• [Problem description] Leaving out the pictures, copy each record below exactly.

[Data items]
--- --- ---

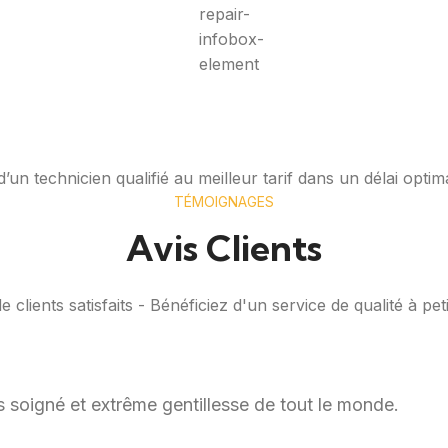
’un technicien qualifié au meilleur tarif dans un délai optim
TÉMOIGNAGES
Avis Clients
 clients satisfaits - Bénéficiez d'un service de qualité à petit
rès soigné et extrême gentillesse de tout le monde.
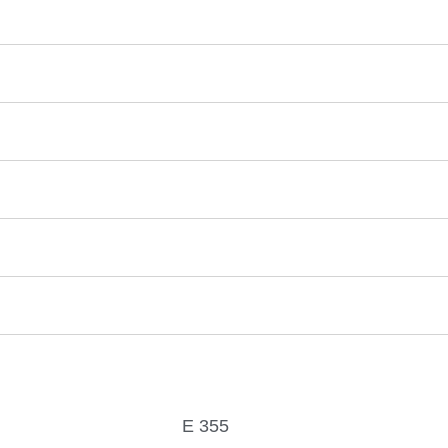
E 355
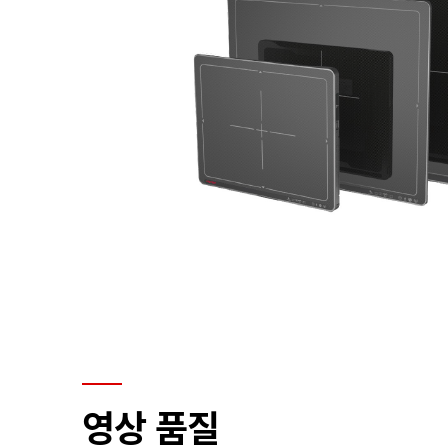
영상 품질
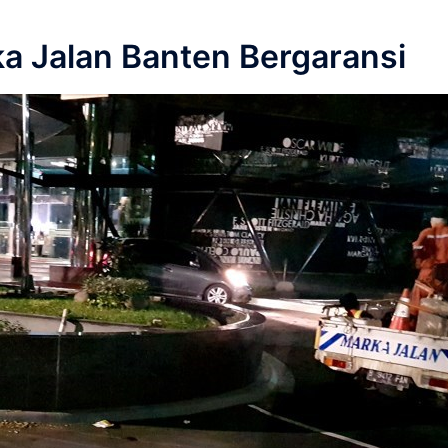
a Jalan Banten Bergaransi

--- --- ---

• [Response to this exercise]
’un technicien qualifié au meilleur tarif dans un délai optim
TÉMOIGNAGES
Avis Clients
 clients satisfaits - Bénéficiez d'un service de qualité à petit
rès soigné et extrême gentillesse de tout le monde.
E 355
영상 품질
a Jalan Banten Bergaransi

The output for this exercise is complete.